Transitioning to the cloud also introduces friction due to compatibility issues and potential resistance from IT staff who may see cloud adoption as diminishing their roles. Migrating from on-premise servers to the cloud is not always straightforward, involving complex data format transfers that can reduce efficiency gains. To overcome these challenges, businesses must proactively upskill their IT personnel and emphasize the expanded capabilities and opportunities that cloud computing brings.
04Strategizing cloud business
Historically, the perception of computing resources was one of scarcity and high cost, leading to their reservation for use by trained professionals. This view has been fundamentally upended by the advent of cloud computing, which offers inexpensive and seemingly unlimited computing power that can be applied across all business functions.
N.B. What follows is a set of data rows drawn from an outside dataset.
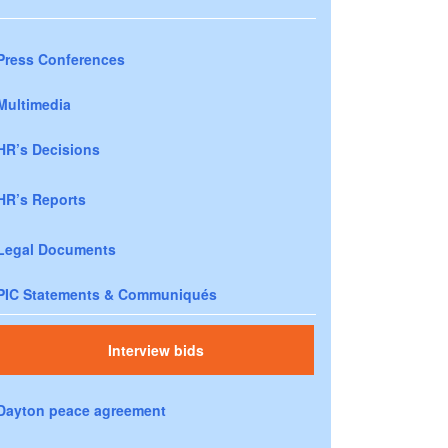
Press Conferences
Multimedia
HR’s Decisions
HR’s Reports
Legal Documents
PIC Statements & Communiqués
Interview bids
Dayton peace agreement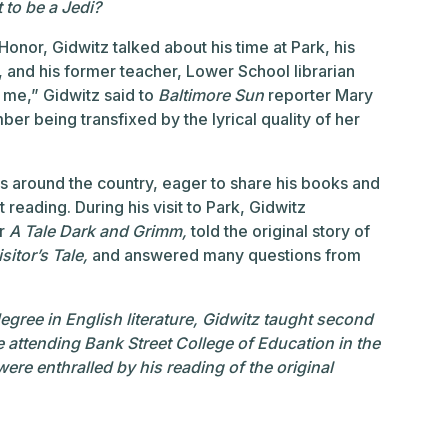
 to be a Jedi?
Honor, Gidwitz talked about his time at Park, his
l, and his former teacher, Lower School librarian
 me,” Gidwitz said to
Baltimore Sun
reporter Mary
er being transfixed by the lyrical quality of her
ls around the country, eager to share his books and
 reading. During his visit to Park, Gidwitz
or
A Tale Dark and Grimm,
told the original story of
sitor’s Tale,
and answered many questions from
egree in English literature, Gidwitz taught second
e attending Bank Street College of Education in the
re enthralled by his reading of the original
Charles Babcock has insightfully noted that, while it is intuitive to many, the transformative potential of cloud computing on business computing—akin to the impact of the Internet on private corporate networks—remains to be fully proven. Major corporations such as Microsoft and Amazon have not only embraced cloud computing but have also significantly benefited from it. Notably, Amazon's cloud business exceeded its retail bandwidth usage in 2009, marking a significant milestone in the adoption and impact of cloud technologies.
The cloud facilitates disruption across various industries by enabling the aggregation of information into innovative goods and services. This creation of an economy based on the sophisticated combination of inexpensive resources helps companies navigate the complexities of the modern business landscape. A viable strategy for leveraging the cloud likely includes several key components. Firstly, the abundance of computing power renders outdated notions of scarcity irrelevant. As Babcock has articulated, investing in more computing power each year for well-conceived designs, well-planned customer analyses, and well-targeted campaigns is invariably a sound investment. The low entry costs associated with cloud computing also promote internal collaboration by enabling the use of social tools and wikis for knowledge sharing.